Quando retomou à 'flash-interview', o treinador deixou bem claro que ficou desagradado com a atitude dos jogadores. "Há questões que não podemos ultrapassar. Há uma palavra que me segue desde criança que é respeito. Quando não há respeito não há relação", apontou.

Chegada ao Vitória de Setúbal

"A escolha de um treinador é certa quando se conseguem objetivos. Tivemos um desafio muito difícil. Neste momento da época, fazer quatro jogos com 19 dias para trabalhar é difícil. Fizemo-lo porque era difícil e por respeito a esta instituição. A partir do momento em que aceitei, trabalhei o grupo para sermos equilibrados e para sabermos sofrer. Há muito mérito dos jogadores no que conseguimos agora."

Vitória dedicada aos adeptos

"O Vitória é um clube de massas e esta vitória é para os nossos adeptos. Foi pena não poderem estar no estádio. Disse ao intervalo o mesmo que no início. Tínhamos de ser emocionalmente muito equilibrados e estar só focados nas nossas tarefas."

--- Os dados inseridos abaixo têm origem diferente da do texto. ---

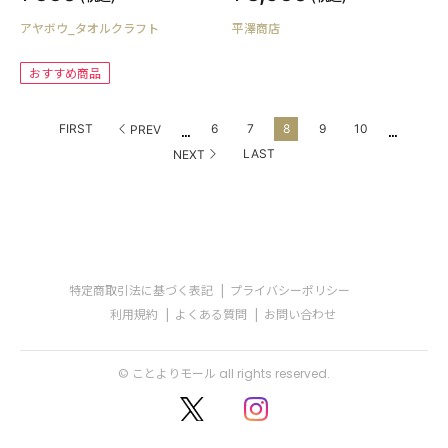
アヤボウ_タオルクラフト
平澤商店
おすすめ商品
...
...
FIRST
6
7
8
9
10
PREV
LAST
NEXT
特定商取引法に基づく表記
プライバシーポリシー
利用規約
よくある質問
お問い合わせ
© ことよりモール all rights reserved.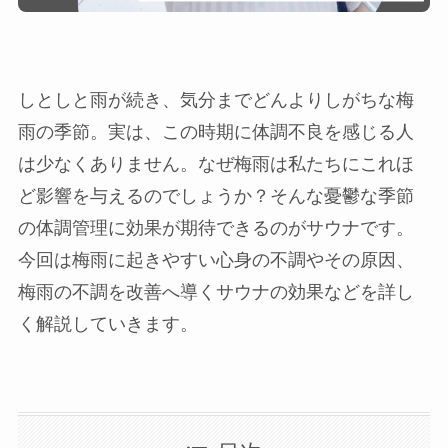
しとしと雨が続き、気分までどんよりしがちな梅
雨の季節。実は、この時期に体調不良を感じる人
は少なくありません。なぜ梅雨は私たちにこれほ
ど影響を与えるのでしょうか？そんな憂鬱な季節
の体調管理に効果が期待できるのがサウナです。
今回は梅雨に起きやすい心身の不調やその原因、
梅雨の不調を改善へ導くサウナの効果などを詳し
く解説していきます。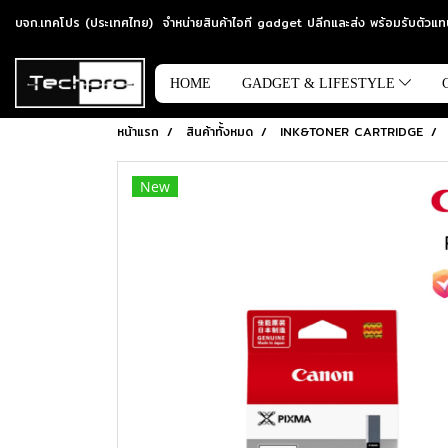
บจก.เทคโปร (ประเทศไทย) จำหน่ายสินค้าไอที gadget ปลีกและส่ง พร้อมรับตัว
HOME
GADGET & LIFESTYLE
หน้าแรก
สินค้าทั้งหมด
INK&TONER CARTRIDGE
New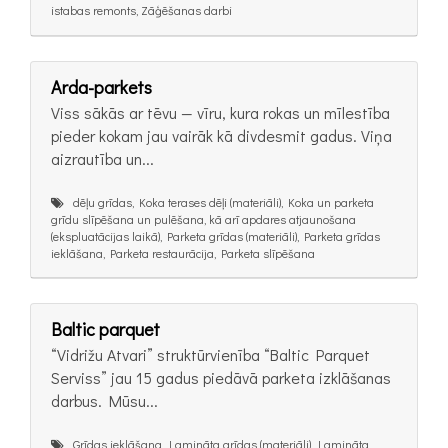
istabas remonts, Zāģēšanas darbi
Arda-parkets
Viss sākās ar tēvu — vīru, kura rokas un mīlestība
pieder kokam jau vairāk kā divdesmit gadus. Viņa
aizrautība un...
dēļu grīdas, Koka terases dēļi (materiāli), Koka un parketa
grīdu slīpēšana un pulēšana, kā arī apdares atjaunošana
(ekspluatācijas laikā), Parketa grīdas (materiāli), Parketa grīdas
ieklāšana, Parketa restaurācija, Parketa slīpēšana
Baltic parquet
“Vidrižu Atvari” struktūrvienība “Baltic Parquet
Serviss” jau 15 gadus piedāvā parketa izklāšanas
darbus. Mūsu...
Grīdas ieklāšana, Lamināta grīdas (materiāli), Lamināta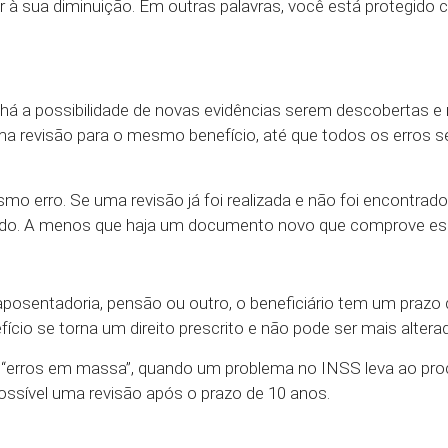
var à sua diminuição. Em outras palavras, você está protegido 
há a possibilidade de novas evidências serem descobertas e
uma revisão para o mesmo benefício, até que todos os erros 
mo erro. Se uma revisão já foi realizada e não foi encontrad
trado. A menos que haja um documento novo que comprove ess
aposentadoria, pensão ou outro, o beneficiário tem um prazo
fício se torna um direito prescrito e não pode ser mais altera
de “erros em massa”, quando um problema no INSS leva ao p
possível uma revisão após o prazo de 10 anos.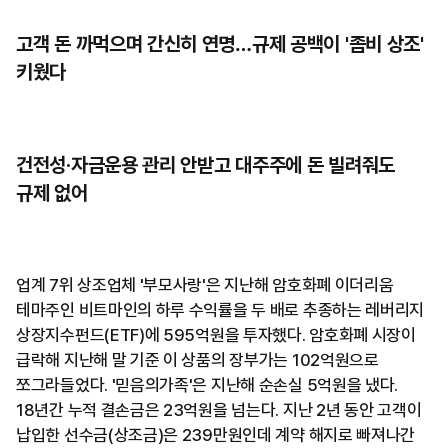
고객 돈 까먹으며 간신히 연명…규제 공백이 '좀비 상조'
키웠다
건전성·자금운용 관리 안받고 대주주에 돈 빌려줘도
규제 없어
업계 7위 상조업체 '부모사랑'은 지난해 암호화폐 이더리움
테마주인 비트마인의 하루 수익률을 두 배로 추종하는 레버리지
상장지수펀드(ETF)에 595억원을 투자했다. 암호화폐 시장이
급락해 지난해 말 기준 이 상품의 장부가는 102억원으로
쪼그라들었다. '믿음의가족'은 지난해 순손실 5억원을 냈다.
18년간 누적 결손금은 23억원을 넘는다. 지난 2년 동안 고객이
납입한 선수금(상조금)은 239만원인데 계약 해지로 빠져나간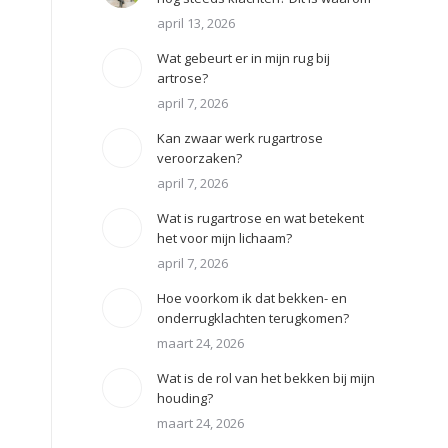
april 13, 2026
Wat gebeurt er in mijn rug bij
artrose?
april 7, 2026
Kan zwaar werk rugartrose
veroorzaken?
april 7, 2026
Wat is rugartrose en wat betekent
het voor mijn lichaam?
april 7, 2026
Hoe voorkom ik dat bekken- en
onderrugklachten terugkomen?
maart 24, 2026
Wat is de rol van het bekken bij mijn
houding?
maart 24, 2026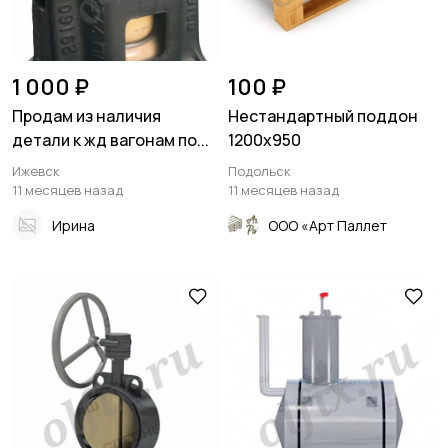
1 000 ₽
100 ₽
Продам из наличия
Нестандартный поддон
детали к жд вагонам по...
1200х950
Ижевск
Подольск
11 месяцев назад
11 месяцев назад
Ирина
ООО «Арт Паллет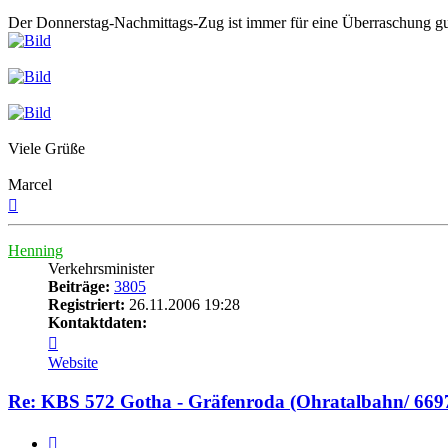
Der Donnerstag-Nachmittags-Zug ist immer für eine Überraschung gut
Viele Grüße
Marcel
Nach
oben
Henning
Verkehrsminister
Beiträge:
3805
Registriert:
26.11.2006 19:28
Kontaktdaten:
Kontaktdaten
von
Website
Henning
Re: KBS 572 Gotha - Gräfenroda (Ohratalbahn/ 669
Zitat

Alterações para o derradeiro jogo

"Fizemos algumas adaptações na organização tática. Desde que cheguei, geri as emoções com calma e ponderação. A mensagem tem de ser passada aos jogadores, a alguns têm de ser com gritos e outros com beijos. Estávamos a jogar a vida do clube e isso é maior do que nós próprios. A responsabilidade que tive quando aceitei foi esquecer-me de mim e pensar no Vitória, na cidade e nos vitorianos. Passei a mensagem de que seria possível. Evitámos o ruído externo que foi aparecendo nas últimas jornadas. Nem sequer demos atenção a esse ruído. Antes do jogo, os jogadores estavam tranquilos. Também passo essa mensagem. A minha linguagem corporal diz que não sou efusivo, apesar de, às vezes, ser preciso ser agressivo."

Descida do Portimonense

"Para uma equipa ganhar teve de ser melhor do que a outra. O jogo tem muitas variantes e vertentes. Não vou falar sobre as outras equipas. Trabalhámos muito para ficar na 1.ª Liga."

Futuro será à frente do Vitória?

"Num momento destes pode-se falar de alguma coisa? Ainda não estamos cientes do que aconteceu. Seria fora de tempo. Vamos desfrutar um pouco deste momento", concluiu.